My bench.sh test driver isn’t great – it’s sort-of-brittle bash but you’re welcome to carve it up. It doesn’t handle the Caddy sendfile tests out of the box. But hopefully it’s a good starting point.

Appendix B: Caddy sendfile

💡 I’ve revised these findings after Matt found that I had actually failed to properly include the sendfile patch. Whoops! If you’re coming to this section again, please note the the current findings are accurate and any potentially cached copy may be outdated. I’m making ablutions by including some “no metrics” changes as well to measure the performance.

Okay, Matt. You ask and I deliver.

Per this conversation, Caddy has just merged sendfile support. This is good! sendfile avoids spurious memory operations and should speed things up. So let’s try it!

My original sendfile tests used some nix overrides to build a specific revision of caddy at the upstream version that has the changes present, but this nix issue is super annoying and means I can’t do it easily.

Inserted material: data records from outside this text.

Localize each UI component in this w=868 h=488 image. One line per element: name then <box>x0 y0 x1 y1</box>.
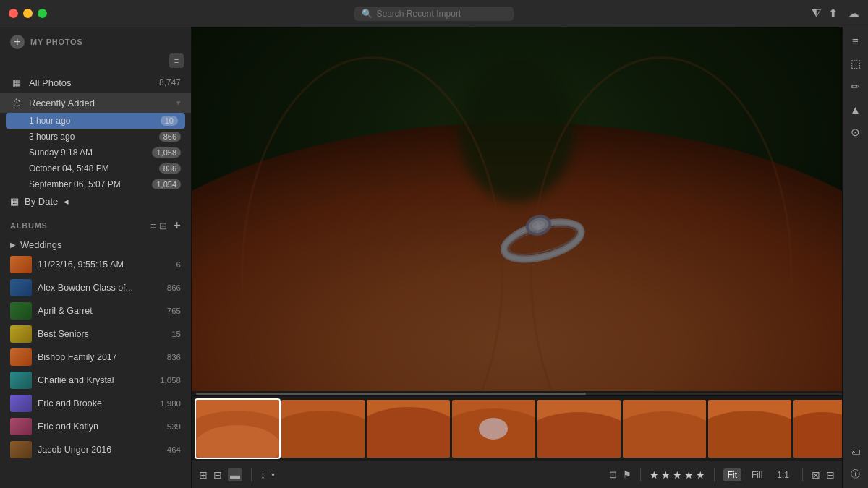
star-3[interactable]: ★ <box>673 469 682 481</box>
star-2[interactable]: ★ <box>661 469 671 481</box>
fit-button[interactable]: Fit <box>723 468 741 481</box>
filmstrip-thumb-2[interactable] <box>367 400 450 458</box>
filmstrip-thumb-7[interactable] <box>793 400 842 458</box>
filmstrip-thumb-5[interactable] <box>623 400 706 458</box>
filmstrip-thumb-1[interactable] <box>281 400 365 458</box>
titlebar-search-area: 🔍 <box>56 7 812 21</box>
albums-add-button[interactable]: + <box>173 219 181 232</box>
sidebar-add-button[interactable]: + <box>10 35 25 49</box>
svg-point-30 <box>793 412 842 458</box>
star-1[interactable]: ★ <box>650 469 659 481</box>
main-image-container[interactable] <box>192 27 842 391</box>
crop-icon[interactable]: ⊡ <box>609 469 617 480</box>
album-thumb-7 <box>10 418 32 435</box>
sidebar-item-by-date[interactable]: ▦ By Date ◂ <box>0 192 191 210</box>
album-thumb-1 <box>10 279 32 296</box>
albums-grid-view-icon[interactable]: ⊞ <box>159 221 167 231</box>
compare-icon[interactable]: ⊠ <box>812 469 820 481</box>
crop-tool-icon[interactable]: ⬚ <box>851 57 861 70</box>
recently-added-subitem-0[interactable]: 1 hour ago 10 <box>6 113 185 129</box>
by-date-label: By Date <box>25 196 58 207</box>
star-4[interactable]: ★ <box>684 469 694 481</box>
album-thumb-2 <box>10 302 32 320</box>
albums-header: ALBUMS ≡ ⊞ + <box>0 210 191 236</box>
ra-item-count-4: 1,054 <box>152 179 181 189</box>
dual-view-icon[interactable]: ⊟ <box>826 469 835 481</box>
albums-label: ALBUMS <box>10 221 150 230</box>
recently-added-subitem-2[interactable]: Sunday 9:18 AM 1,058 <box>0 145 191 160</box>
albums-list-view-icon[interactable]: ≡ <box>150 221 156 231</box>
fill-button[interactable]: Fill <box>747 468 767 481</box>
ra-item-label-4: September 06, 5:07 PM <box>29 179 146 189</box>
album-item-1[interactable]: Alex Bowden Class of... 866 <box>0 276 191 299</box>
my-photos-label: MY PHOTOS <box>30 38 83 46</box>
filmstrip-thumb-0[interactable] <box>196 400 279 458</box>
album-item-4[interactable]: Bishop Family 2017 836 <box>0 346 191 369</box>
recently-added-chevron: ▾ <box>176 98 181 108</box>
svg-rect-12 <box>192 27 842 391</box>
star-5[interactable]: ★ <box>696 469 705 481</box>
right-toolbar: ≡ ⬚ ✏ ▲ ⊙ 🏷 ⓘ <box>842 27 868 488</box>
album-count-1: 866 <box>167 283 181 292</box>
svg-point-26 <box>623 411 706 458</box>
album-item-8[interactable]: Jacob Unger 2016 464 <box>0 438 191 461</box>
sidebar-item-recently-added[interactable]: ⏱ Recently Added ▾ <box>0 93 191 113</box>
radial-filter-icon[interactable]: ⊙ <box>851 126 860 139</box>
album-item-0[interactable]: 11/23/16, 9:55:15 AM 6 <box>0 253 191 276</box>
info-icon[interactable]: ⓘ <box>851 468 860 481</box>
filmstrip-thumb-4[interactable] <box>537 400 621 458</box>
minimize-button[interactable] <box>23 9 33 18</box>
album-count-6: 1,980 <box>160 399 181 408</box>
recently-added-subitem-3[interactable]: October 04, 5:48 PM 836 <box>0 160 191 176</box>
by-date-icon: ▦ <box>10 196 19 207</box>
album-item-3[interactable]: Best Seniors 15 <box>0 322 191 346</box>
ra-item-count-0: 10 <box>161 116 178 126</box>
photo-main: ⊞ ⊟ ▬ ↕ ▾ ⊡ ⚑ ★ ★ ★ ★ ★ <box>192 27 842 488</box>
filmstrip-thumb-6[interactable] <box>708 400 791 458</box>
recently-added-subitem-1[interactable]: 3 hours ago 866 <box>0 129 191 145</box>
maximize-button[interactable] <box>38 9 47 18</box>
cloud-icon[interactable]: ☁ <box>848 7 859 20</box>
share-icon[interactable]: ⬆ <box>828 7 838 20</box>
album-item-7[interactable]: Eric and Katlyn 539 <box>0 415 191 438</box>
album-item-2[interactable]: April & Garret 765 <box>0 299 191 322</box>
sort-icon[interactable]: ↕ <box>260 469 265 481</box>
album-thumb-0 <box>10 256 32 273</box>
ra-item-count-2: 1,058 <box>152 147 181 158</box>
all-photos-label: All Photos <box>29 77 153 88</box>
all-photos-icon: ▦ <box>10 76 23 89</box>
filter-icon[interactable]: ⧨ <box>812 7 821 20</box>
albums-view-icons: ≡ ⊞ <box>150 221 168 231</box>
close-button[interactable] <box>9 9 18 18</box>
bottom-toolbar: ⊞ ⊟ ▬ ↕ ▾ ⊡ ⚑ ★ ★ ★ ★ ★ <box>192 461 842 488</box>
heal-tool-icon[interactable]: ✏ <box>851 80 860 93</box>
view-mode-single-icon[interactable]: ▬ <box>228 468 242 481</box>
sidebar-item-all-photos[interactable]: ▦ All Photos 8,747 <box>0 72 191 93</box>
recently-added-subitem-4[interactable]: September 06, 5:07 PM 1,054 <box>0 176 191 192</box>
flag-icon[interactable]: ⚑ <box>623 469 631 480</box>
album-thumb-4 <box>10 348 32 366</box>
search-input[interactable] <box>377 9 493 19</box>
adjust-sliders-icon[interactable]: ≡ <box>852 35 859 47</box>
album-name-1: Alex Bowden Class of... <box>38 283 161 293</box>
album-count-7: 539 <box>167 422 181 431</box>
star-rating: ★ ★ ★ ★ ★ <box>650 469 705 481</box>
tag-icon[interactable]: 🏷 <box>851 448 860 458</box>
toolbar-divider-3 <box>714 468 715 481</box>
filmstrip-thumb-3[interactable] <box>452 400 535 458</box>
album-name-3: Best Seniors <box>38 329 166 339</box>
filter-area: ⧨ <box>812 7 828 20</box>
view-mode-grid-icon[interactable]: ⊞ <box>199 469 208 481</box>
album-item-5[interactable]: Charlie and Krystal 1,058 <box>0 369 191 392</box>
sort-chevron[interactable]: ▾ <box>271 471 275 479</box>
one-to-one-button[interactable]: 1:1 <box>773 468 793 481</box>
all-photos-count: 8,747 <box>159 77 181 87</box>
brush-tool-icon[interactable]: ▲ <box>850 103 861 116</box>
album-name-2: April & Garret <box>38 306 161 316</box>
album-item-6[interactable]: Eric and Brooke 1,980 <box>0 392 191 415</box>
sidebar-list-view-button[interactable]: ≡ <box>169 53 184 68</box>
view-mode-list-icon[interactable]: ⊟ <box>213 469 222 481</box>
toolbar-divider-4 <box>802 468 803 481</box>
recently-added-label: Recently Added <box>29 98 171 108</box>
album-group-weddings[interactable]: ▶ Weddings <box>0 236 191 253</box>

So I’ve simply grabbed the relevant .patch files and applied them to specific Caddy builds in my benchmarking test harness (you can see the patches in the benchmarking source).

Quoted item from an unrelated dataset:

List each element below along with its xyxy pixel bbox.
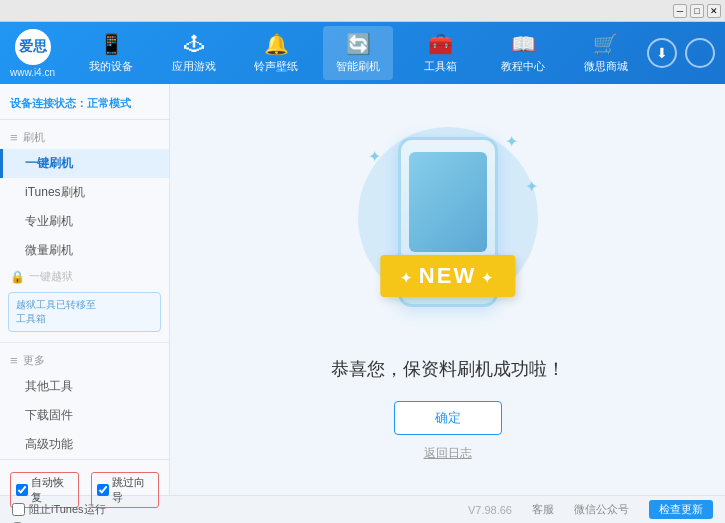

I then ran the same barrage of tests against a concurrency level of 500 200 because that number seemed to push things far without spilling over into bad p95 and max values (I re-ran my tests at 200 because 500 seemed to introduce some jitter in these specific tests). With those results, I can plot them against the other mainline Caddy 2.5.2 results. I’d prefer to compare apples to apples here instead of another full suite of sendfile-enabled Caddy against all variants of Nginx.

Note that, at the time of this re-testing, Matt also asked for some benchmarks against Caddy without metrics enabled, which can squeeze out additional performance. I probably owe Matt this one since I’ve been propagating misinformation about my erroneous sendfile results so I threw that one into the mix as well.

Note that I struck the “large” HTML tests from the graph as they blow out the Y-axis:

What do we end up with this time?

• At first blush, it appears that disabling metrics really does offer a significant performance boost! The small HTML tests in particular really rip through the request count at 910872 total and better latency metrics, too.
• The sendfile patch does seem to improve synthetic tests pretty reliably and does so modestly for small HTML tests.

You might think – as I did – that some of these patches weren’t correctly applied as some of those sendfile results are really close to baseline, but I validated my systems under test pretty heavily (to the extent I was doing some strace validation during some pre-flight checks), so I’m pretty confident that each of the three configurations are doing what they say they’re doing. More than anything else it suggests to me that some more science may be useful here to understand why exactly the performance profiles look the way they do. Matt has suggested that changing proxy buffers may have an impact, so I’ll probably add some more findings later on in another appendix for some further optimizations to the Caddy reverse proxy configuration in order to try and determine what the interaction between those settings and performance might be.